*** Begin section ***

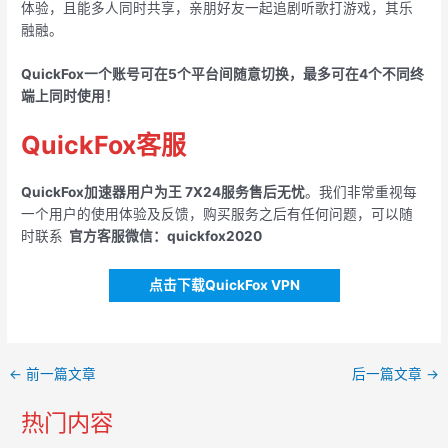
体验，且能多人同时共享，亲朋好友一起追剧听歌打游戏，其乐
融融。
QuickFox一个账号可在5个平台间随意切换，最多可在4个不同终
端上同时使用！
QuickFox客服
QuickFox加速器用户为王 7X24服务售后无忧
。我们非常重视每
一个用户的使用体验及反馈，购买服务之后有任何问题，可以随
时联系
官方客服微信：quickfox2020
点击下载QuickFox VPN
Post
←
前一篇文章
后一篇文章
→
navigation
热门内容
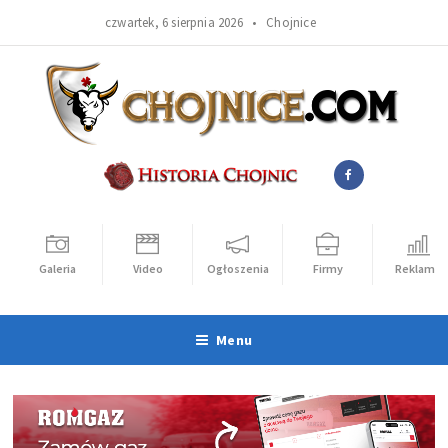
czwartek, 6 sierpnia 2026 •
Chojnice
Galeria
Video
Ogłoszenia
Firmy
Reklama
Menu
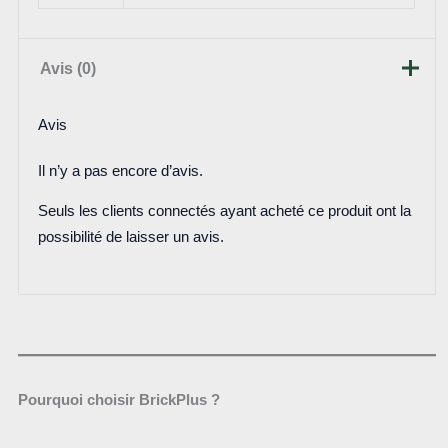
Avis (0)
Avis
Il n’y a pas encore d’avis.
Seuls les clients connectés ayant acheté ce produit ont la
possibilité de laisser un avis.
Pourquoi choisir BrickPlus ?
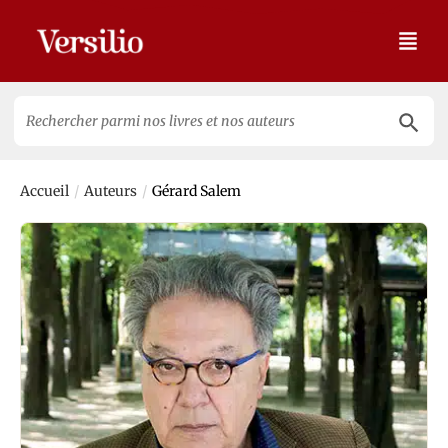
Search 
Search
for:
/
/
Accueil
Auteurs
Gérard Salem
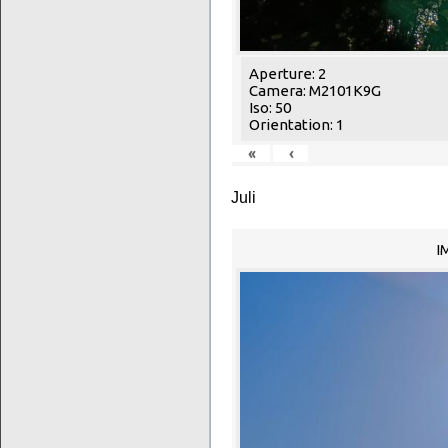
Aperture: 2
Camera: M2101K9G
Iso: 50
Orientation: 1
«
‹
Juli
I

*** End section ***

Retype the records above line for line and exactly, omitting their pictures.

体验，且能多人同时共享，亲朋好友一起追剧听歌打游戏，其乐
融融。
QuickFox一个账号可在5个平台间随意切换，最多可在4个不同终
端上同时使用！
QuickFox客服
QuickFox加速器用户为王 7X24服务售后无忧
。我们非常重视每
一个用户的使用体验及反馈，购买服务之后有任何问题，可以随
时联系
官方客服微信：quickfox2020
点击下载QuickFox VPN
Post
←
前一篇文章
后一篇文章
→
navigation
热门内容
czwartek, 6 sierpnia 2026 •
Chojnice
Galeria
Video
Ogłoszenia
Firmy
Reklama
Menu
Avis (0)
Avis
Il n’y a pas encore d’avis.
Seuls les clients connectés ayant acheté ce produit ont la
possibilité de laisser un avis.
Pourquoi choisir BrickPlus ?
Search 
Search
for:
/
/
Accueil
Auteurs
Gérard Salem
Aperture: 2
Camera: M2101K9G
Iso: 50
Orientation: 1
«
‹
Juli
I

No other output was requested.